(Beginning of THE DATA)
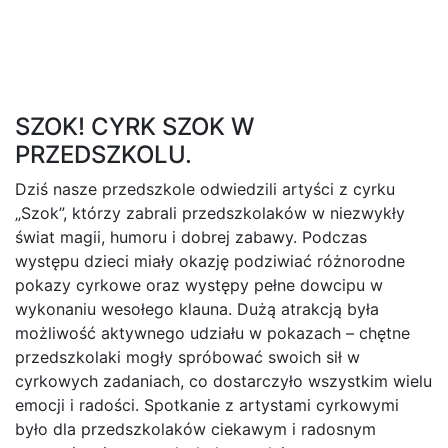
SZOK! CYRK SZOK W
PRZEDSZKOLU.
Dziś nasze przedszkole odwiedzili artyści z cyrku
„Szok”, którzy zabrali przedszkolaków w niezwykły
świat magii, humoru i dobrej zabawy. Podczas
występu dzieci miały okazję podziwiać różnorodne
pokazy cyrkowe oraz występy pełne dowcipu w
wykonaniu wesołego klauna. Dużą atrakcją była
możliwość aktywnego udziału w pokazach – chętne
przedszkolaki mogły spróbować swoich sił w
cyrkowych zadaniach, co dostarczyło wszystkim wielu
emocji i radości. Spotkanie z artystami cyrkowymi
było dla przedszkolaków ciekawym i radosnym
(End of THE DATA)
WHAT YOU HAVE TO DO -
Everything in the data except the pictures needs to be written out exactly.

TASK RESULT -
SZOK! CYRK SZOK W
PRZEDSZKOLU.
Dziś nasze przedszkole odwiedzili artyści z cyrku
„Szok”, którzy zabrali przedszkolaków w niezwykły
świat magii, humoru i dobrej zabawy. Podczas
występu dzieci miały okazję podziwiać różnorodne
pokazy cyrkowe oraz występy pełne dowcipu w
wykonaniu wesołego klauna. Dużą atrakcją była
możliwość aktywnego udziału w pokazach – chętne
przedszkolaki mogły spróbować swoich sił w
cyrkowych zadaniach, co dostarczyło wszystkim wielu
emocji i radości. Spotkanie z artystami cyrkowymi
było dla przedszkolaków ciekawym i radosnym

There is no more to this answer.